Band member Kenny Hale added, “We get the best player. If you want to get the touchdown, you want to get the best quarterback in the game.”
“I think the love of the music got him going,” guitarist Ricky Lewis commented. “I’ve been playing forever when Kenny came on with us. We can all sing lead but Kenny sings the Randy Meisner voice. What makes it good is that we are all equally talented and we have to be to pull this off.”
“As far as tribute bands,” Broering added, “it’s become the norm to do a look-a-like. The Eagles were never about an image or a certain look. What we do is represent the musical tribute to the band. We try and play the music exactly as you hear on the recordings and try to utilize the best singer possible. That way you get the closest experience.”
Lewis said people had been listening to records for years and he wanted to get as close as possible to the real deal.

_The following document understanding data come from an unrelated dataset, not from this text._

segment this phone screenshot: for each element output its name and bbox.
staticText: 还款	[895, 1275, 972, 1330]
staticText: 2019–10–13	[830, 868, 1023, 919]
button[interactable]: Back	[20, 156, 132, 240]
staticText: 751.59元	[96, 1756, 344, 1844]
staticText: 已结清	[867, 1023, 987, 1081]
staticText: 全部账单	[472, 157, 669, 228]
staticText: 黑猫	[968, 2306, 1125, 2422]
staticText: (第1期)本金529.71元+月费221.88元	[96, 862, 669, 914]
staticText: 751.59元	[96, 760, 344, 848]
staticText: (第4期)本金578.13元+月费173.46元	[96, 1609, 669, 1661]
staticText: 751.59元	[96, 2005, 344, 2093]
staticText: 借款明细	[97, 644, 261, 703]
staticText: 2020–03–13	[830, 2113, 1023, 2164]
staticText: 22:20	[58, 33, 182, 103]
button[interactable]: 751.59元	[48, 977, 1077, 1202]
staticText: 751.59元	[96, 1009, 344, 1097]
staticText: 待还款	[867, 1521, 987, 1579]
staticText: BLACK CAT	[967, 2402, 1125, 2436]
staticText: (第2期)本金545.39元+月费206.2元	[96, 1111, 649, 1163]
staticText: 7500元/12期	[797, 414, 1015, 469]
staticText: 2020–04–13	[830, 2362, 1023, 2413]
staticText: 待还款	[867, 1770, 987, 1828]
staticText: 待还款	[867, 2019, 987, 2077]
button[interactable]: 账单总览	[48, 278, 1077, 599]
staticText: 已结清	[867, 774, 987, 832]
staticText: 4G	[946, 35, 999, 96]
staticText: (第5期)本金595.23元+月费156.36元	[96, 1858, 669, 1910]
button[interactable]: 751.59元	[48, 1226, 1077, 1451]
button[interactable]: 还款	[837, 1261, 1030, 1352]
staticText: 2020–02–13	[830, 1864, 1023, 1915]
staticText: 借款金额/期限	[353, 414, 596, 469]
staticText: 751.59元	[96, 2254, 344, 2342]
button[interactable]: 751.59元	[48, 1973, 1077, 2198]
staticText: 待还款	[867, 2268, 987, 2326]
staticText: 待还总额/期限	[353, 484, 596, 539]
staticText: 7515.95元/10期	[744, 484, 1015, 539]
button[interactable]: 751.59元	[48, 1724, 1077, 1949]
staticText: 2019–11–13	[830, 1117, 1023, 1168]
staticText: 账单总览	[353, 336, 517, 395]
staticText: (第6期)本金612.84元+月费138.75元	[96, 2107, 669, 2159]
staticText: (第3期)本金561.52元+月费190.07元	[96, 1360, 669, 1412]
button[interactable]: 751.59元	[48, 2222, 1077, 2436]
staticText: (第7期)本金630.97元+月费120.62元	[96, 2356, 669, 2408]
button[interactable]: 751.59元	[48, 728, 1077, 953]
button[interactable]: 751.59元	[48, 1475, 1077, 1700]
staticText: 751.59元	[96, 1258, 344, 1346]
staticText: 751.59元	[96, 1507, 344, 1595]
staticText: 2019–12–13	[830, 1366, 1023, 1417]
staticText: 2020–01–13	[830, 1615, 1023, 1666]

“We don’t worry about looking like them because we can’t,” Lewis said with a laugh.
“The Eagles were actually accused of loitering on stage once. That’s not a slam. That was just what was written. We try and put a little more life into the songs, as well as replicating them. We’re just trying to play their songs in the purest form, not what they’re doing live or with Vince Gill now. We’re just trying to come as close to the original recordings as possible. That’s what everybody wants to hear. The familiarity is what we’re going for,” Broering said.
Asked if the members of the band had ever had a chance to play with members of the Eagles, it was revealed that Broering had played alongside Eagles guitarist Don Felder and Desperado bassist Chris Farmer played with Eagles’ bassist Timothy B. Schmit.
Broering added he had the opportunity to meet Joe Walsh and work with J.D. Souther, who collaborated with the Eagles on some of their biggest hits.
The band members were also asked if any members of the Eagles had seen Desperado in person.
“I can tell you this, they have shut down our You Tube footage about three times so they are aware of us. I think they should be flattered, but they really don’t need us,” Lewis said with a smile.